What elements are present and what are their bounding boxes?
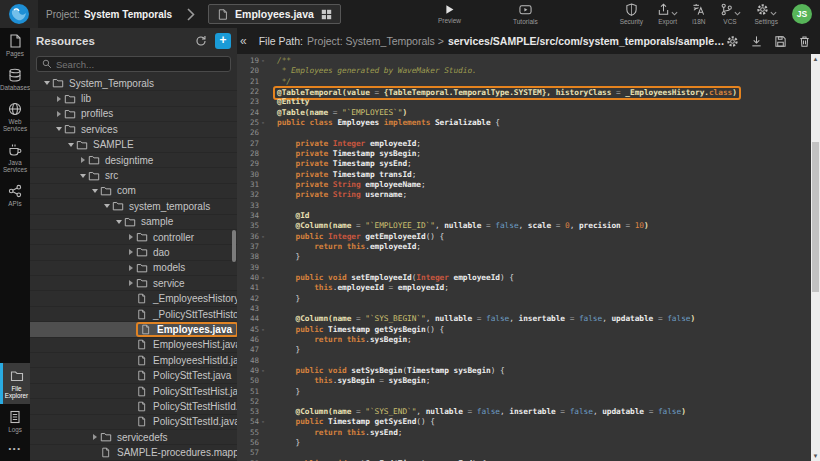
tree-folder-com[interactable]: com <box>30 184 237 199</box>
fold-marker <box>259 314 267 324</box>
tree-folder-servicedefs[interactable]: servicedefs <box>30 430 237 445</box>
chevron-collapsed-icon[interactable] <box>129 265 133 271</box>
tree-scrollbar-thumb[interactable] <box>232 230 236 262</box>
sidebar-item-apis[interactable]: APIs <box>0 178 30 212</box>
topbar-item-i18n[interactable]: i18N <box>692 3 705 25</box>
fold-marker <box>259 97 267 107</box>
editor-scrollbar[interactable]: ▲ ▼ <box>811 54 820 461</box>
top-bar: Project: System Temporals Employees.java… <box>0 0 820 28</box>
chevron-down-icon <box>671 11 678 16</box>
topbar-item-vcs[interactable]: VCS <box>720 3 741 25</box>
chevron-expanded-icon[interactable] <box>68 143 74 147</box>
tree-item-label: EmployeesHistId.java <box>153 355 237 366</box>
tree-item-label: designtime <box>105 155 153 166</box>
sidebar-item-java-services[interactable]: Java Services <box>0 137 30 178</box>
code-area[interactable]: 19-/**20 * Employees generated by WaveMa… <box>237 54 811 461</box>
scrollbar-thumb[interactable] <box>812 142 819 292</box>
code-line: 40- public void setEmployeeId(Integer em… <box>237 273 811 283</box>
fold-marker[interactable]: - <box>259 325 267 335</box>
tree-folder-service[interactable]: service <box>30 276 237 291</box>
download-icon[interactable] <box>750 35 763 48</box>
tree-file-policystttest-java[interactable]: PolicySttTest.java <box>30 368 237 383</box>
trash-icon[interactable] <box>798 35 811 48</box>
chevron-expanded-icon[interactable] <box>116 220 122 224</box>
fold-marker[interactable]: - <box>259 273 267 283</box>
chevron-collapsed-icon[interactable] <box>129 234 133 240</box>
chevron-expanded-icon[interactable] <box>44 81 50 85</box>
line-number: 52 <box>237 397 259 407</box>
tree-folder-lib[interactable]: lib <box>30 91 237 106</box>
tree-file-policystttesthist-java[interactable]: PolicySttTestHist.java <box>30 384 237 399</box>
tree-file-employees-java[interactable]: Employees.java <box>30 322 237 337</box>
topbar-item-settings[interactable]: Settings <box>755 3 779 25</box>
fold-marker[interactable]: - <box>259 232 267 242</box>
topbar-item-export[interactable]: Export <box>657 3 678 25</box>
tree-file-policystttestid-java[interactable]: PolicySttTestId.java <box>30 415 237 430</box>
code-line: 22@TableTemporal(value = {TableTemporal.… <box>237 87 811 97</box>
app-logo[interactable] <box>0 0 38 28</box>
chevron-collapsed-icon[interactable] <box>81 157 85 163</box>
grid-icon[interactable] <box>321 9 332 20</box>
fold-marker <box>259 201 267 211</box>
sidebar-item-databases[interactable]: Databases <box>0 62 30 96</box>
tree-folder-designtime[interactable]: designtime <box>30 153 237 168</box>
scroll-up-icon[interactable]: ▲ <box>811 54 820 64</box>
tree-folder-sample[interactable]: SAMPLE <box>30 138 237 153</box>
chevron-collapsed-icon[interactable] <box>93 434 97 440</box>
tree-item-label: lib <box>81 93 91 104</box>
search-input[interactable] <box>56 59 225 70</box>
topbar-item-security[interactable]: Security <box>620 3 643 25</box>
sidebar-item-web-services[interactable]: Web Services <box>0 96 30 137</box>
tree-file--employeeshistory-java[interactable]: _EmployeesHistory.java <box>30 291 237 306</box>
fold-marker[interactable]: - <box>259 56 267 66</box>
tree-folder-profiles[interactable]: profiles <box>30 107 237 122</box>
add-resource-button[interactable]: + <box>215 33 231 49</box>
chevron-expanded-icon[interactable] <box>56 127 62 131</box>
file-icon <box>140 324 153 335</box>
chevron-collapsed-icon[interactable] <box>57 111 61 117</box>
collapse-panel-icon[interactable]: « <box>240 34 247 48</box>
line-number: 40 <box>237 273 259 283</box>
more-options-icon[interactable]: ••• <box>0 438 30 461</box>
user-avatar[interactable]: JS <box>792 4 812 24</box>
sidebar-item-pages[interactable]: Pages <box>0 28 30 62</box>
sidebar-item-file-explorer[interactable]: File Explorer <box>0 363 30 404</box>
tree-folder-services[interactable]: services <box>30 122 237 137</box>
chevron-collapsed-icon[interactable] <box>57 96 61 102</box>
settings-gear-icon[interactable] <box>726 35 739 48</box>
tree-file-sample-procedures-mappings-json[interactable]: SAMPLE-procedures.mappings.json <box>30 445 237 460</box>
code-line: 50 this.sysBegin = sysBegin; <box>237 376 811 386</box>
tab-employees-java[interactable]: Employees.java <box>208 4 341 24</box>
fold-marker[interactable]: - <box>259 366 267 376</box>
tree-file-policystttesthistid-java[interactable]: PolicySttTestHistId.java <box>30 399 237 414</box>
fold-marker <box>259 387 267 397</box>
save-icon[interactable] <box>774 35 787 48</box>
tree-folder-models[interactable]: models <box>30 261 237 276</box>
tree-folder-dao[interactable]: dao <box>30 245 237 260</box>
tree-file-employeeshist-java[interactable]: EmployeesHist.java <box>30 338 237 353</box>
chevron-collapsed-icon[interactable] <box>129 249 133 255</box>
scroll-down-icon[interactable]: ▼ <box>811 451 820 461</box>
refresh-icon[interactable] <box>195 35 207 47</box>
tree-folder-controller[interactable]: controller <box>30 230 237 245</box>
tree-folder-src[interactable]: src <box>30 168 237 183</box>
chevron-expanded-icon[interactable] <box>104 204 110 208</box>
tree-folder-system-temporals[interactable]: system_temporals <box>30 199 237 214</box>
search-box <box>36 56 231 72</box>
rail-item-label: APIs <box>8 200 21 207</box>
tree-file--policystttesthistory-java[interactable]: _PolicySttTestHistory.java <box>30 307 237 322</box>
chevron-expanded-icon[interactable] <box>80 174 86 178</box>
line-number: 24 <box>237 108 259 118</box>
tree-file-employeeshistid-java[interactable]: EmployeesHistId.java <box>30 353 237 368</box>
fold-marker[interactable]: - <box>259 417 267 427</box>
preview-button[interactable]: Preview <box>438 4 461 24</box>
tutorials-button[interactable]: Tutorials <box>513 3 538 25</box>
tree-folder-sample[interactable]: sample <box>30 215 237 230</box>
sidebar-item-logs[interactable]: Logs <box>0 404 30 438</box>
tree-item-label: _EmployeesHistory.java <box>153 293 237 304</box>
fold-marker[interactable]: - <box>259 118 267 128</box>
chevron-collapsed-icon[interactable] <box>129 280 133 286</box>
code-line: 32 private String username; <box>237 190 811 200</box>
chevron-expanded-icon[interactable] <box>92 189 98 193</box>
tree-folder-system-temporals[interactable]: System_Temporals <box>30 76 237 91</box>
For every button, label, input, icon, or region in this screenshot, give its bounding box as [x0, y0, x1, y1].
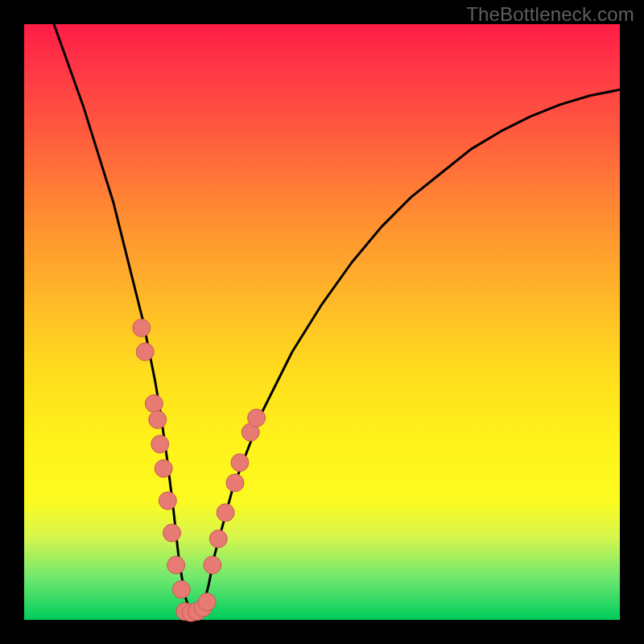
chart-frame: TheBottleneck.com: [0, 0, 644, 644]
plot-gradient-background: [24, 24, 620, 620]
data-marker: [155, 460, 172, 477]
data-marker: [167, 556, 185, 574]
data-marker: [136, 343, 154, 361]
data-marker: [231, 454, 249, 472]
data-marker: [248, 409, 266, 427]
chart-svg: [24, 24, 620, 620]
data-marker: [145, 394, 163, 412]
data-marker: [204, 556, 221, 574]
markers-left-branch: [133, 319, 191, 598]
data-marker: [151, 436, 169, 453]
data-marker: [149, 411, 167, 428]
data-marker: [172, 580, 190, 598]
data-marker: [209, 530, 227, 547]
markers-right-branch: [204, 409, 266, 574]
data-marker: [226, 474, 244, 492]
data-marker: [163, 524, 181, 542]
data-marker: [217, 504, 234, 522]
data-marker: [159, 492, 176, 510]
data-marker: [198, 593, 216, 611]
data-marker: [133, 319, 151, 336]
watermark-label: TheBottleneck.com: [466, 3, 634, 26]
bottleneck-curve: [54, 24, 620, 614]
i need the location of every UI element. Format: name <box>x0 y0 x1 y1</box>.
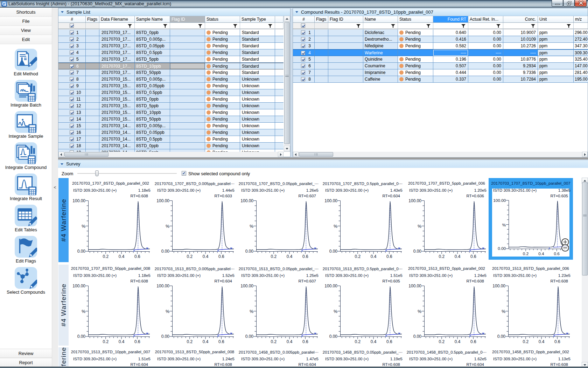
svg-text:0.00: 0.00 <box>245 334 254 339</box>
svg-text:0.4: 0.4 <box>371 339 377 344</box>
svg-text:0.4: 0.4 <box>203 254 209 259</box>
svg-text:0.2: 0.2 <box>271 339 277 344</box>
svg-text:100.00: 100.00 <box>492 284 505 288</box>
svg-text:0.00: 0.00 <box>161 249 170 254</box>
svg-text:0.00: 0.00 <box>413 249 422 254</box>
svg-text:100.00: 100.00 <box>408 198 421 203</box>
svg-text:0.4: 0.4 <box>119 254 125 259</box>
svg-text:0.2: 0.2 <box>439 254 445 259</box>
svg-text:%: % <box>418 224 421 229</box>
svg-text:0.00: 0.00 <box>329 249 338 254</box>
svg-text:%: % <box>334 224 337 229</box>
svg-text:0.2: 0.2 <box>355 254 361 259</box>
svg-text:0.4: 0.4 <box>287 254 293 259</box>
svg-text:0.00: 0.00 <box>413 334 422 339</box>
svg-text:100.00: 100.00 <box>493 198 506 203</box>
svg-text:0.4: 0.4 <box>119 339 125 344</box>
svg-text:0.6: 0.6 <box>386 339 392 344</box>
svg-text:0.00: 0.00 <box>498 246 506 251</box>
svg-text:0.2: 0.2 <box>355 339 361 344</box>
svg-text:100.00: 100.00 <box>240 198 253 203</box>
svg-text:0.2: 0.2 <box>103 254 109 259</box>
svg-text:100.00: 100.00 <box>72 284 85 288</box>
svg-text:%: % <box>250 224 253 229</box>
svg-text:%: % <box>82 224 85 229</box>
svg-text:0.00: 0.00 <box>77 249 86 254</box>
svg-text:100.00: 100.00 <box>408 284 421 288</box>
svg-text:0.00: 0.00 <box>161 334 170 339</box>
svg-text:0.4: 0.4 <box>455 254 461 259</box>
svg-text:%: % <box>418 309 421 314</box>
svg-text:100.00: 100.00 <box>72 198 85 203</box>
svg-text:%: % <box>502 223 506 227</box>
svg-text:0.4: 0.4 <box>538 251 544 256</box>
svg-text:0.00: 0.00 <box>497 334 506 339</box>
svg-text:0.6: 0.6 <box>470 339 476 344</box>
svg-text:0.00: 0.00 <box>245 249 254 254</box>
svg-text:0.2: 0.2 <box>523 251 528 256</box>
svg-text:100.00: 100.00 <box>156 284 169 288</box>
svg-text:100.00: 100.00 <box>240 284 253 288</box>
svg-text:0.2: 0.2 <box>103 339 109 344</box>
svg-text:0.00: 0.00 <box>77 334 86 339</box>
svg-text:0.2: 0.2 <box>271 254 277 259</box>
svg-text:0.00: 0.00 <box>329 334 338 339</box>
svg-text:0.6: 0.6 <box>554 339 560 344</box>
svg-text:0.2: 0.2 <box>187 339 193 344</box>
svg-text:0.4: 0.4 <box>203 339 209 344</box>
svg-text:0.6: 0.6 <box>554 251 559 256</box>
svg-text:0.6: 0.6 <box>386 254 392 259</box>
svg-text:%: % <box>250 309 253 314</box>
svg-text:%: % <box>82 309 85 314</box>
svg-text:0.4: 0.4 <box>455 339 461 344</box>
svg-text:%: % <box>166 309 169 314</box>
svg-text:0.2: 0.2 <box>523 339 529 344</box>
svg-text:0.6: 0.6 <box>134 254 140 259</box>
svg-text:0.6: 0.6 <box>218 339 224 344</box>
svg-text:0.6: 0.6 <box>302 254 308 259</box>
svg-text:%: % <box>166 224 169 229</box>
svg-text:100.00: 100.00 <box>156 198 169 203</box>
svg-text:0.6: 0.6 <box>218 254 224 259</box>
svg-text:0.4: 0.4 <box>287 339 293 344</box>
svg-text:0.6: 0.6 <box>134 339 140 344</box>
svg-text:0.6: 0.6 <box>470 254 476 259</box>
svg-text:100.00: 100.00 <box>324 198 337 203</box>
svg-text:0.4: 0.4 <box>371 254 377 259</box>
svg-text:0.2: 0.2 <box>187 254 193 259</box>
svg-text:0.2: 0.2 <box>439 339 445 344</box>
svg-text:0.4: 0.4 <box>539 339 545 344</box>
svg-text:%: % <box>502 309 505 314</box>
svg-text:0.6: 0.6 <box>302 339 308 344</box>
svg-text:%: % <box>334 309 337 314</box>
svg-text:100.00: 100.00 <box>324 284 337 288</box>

---*---

_What you will do:_ Return, from the material above, every line with the word "input".

_Answer section:_
search-input[interactable] <box>56 59 225 70</box>
For every button, label, input, icon, or region in this screenshot, give its bounding box as [x0, y0, x1, y1].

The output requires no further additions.